For some employees with disabilities, it may be necessary to provide restricted duty programs. These programs may control the type of work conducted by the employee, the length of time the employee works without breaks, the amount of energy it takes for an employee to complete a task and the length of time it takes for an employee to complete a task. Safety professionals often are expected to not only oversee restricted work programs, but also to determine what type of work falls into specific categories. The last thing an employer needs is for an employee to get hurt because they should not be working in a full-load position. Employees may be in a restricted work program for a short period of time or they may be hired on at that capacity. Employees participating in a restricted work program must understand that they cannot perform whatever task they choose.

Enabling Learning

Safety professionals also are tasked with making sure all employees understand the company’s policies and procedures. Disabilities may impact an employee’s way of learning. For this reason, training may need to be conducted in multiple ways to make sure all employees understand. Testing of the training may have to be offered in writing and verbally to appropriately test all individuals. Safety professionals must be able to show documentation of training, and employees must be able to demonstrate an understanding of what is expected in the workplace.

Additionally, safety professionals must keep up with laws as they continue to be molded in the court system2. Interpretations of the law may change what is required for all locations. Employees with disabilities have a right to a safe work environment, and it often is up to the safety professional to make sure it exists.

The ADA required many changes in the workplace to ensure employee safety. Complying with these requirements is not always easy, and in many situations, compliance falls on the shoulders of the safety professional. Discrimination has no place in the workplace, but until it disappears entirely, guidelines will continue to be developed. It’s the safety professional’s job to ensure every employee, disabled or not, is safe.
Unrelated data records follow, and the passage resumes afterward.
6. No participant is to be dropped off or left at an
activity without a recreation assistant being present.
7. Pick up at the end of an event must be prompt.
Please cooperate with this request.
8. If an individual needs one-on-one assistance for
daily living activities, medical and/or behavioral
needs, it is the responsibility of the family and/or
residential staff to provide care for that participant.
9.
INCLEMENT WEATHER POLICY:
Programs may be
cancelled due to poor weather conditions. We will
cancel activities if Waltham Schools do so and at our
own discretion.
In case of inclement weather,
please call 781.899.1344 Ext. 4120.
Brandon Emmick has been in the safety field for 10 years, and has an M.S. in safety, security and emergency management from Eastern Kentucky University. He is an OSHA outreach instructor for construction, and has 4 years of experience in construction environments and 3 years of experience in industrial environments. He recently founded the Web site, with a goal of highlighting safety in all aspects of life and increasing the awareness level of what taking a chance could mean.
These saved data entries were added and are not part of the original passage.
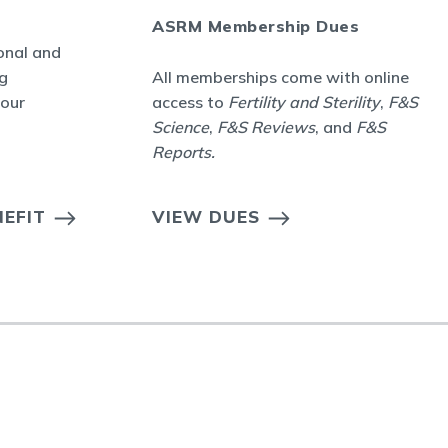
ASRM Membership Dues
onal and
g
All memberships come with online
your
access to
Fertility and Sterility
,
F&S
Science
,
F&S Reviews
, and
F&S
Reports
.
EFIT
VIEW DUES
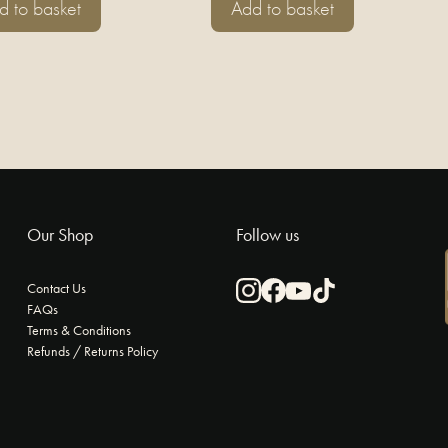
d to basket
Add to basket
Our Shop
Follow us
Contact Us
FAQs
Instagram
Facebook
Youtube
TikTok
Terms & Conditions
Refunds / Returns Policy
1Americans With Disabilities Act of 1990,  As Amended, 42 U.S.C.A, 12101 et seq. (West 1993).
2Schneid T.D. (2011). Labor and employment issues for the safety professional. Boca Raton, FL: CRC Press.
3Anderson, S. D., Rivers, J. R., Appleton, G. W., & Goel, M. (1995). Americans with Disabilities Act: Issues for Design and Facility Managers. Journal of Management in Engineering, 11(1), 38. Retrieved from EBSCOhost.
4Zolna, J. S., Sanford, J., Sabata, D., & Goldthwaite, J. (2007). Review of accommodation strategies in the workplace for persons with mobility and dexterity impairments: Application to criteria for universal design. Technology & Disability, 19(4), 189-198. Retrieved from EBSCOhost.
5Larson, L. K., Larson, A. (2008). Workers compensation law: Cases, materials and text. New York: LEXIS Pub.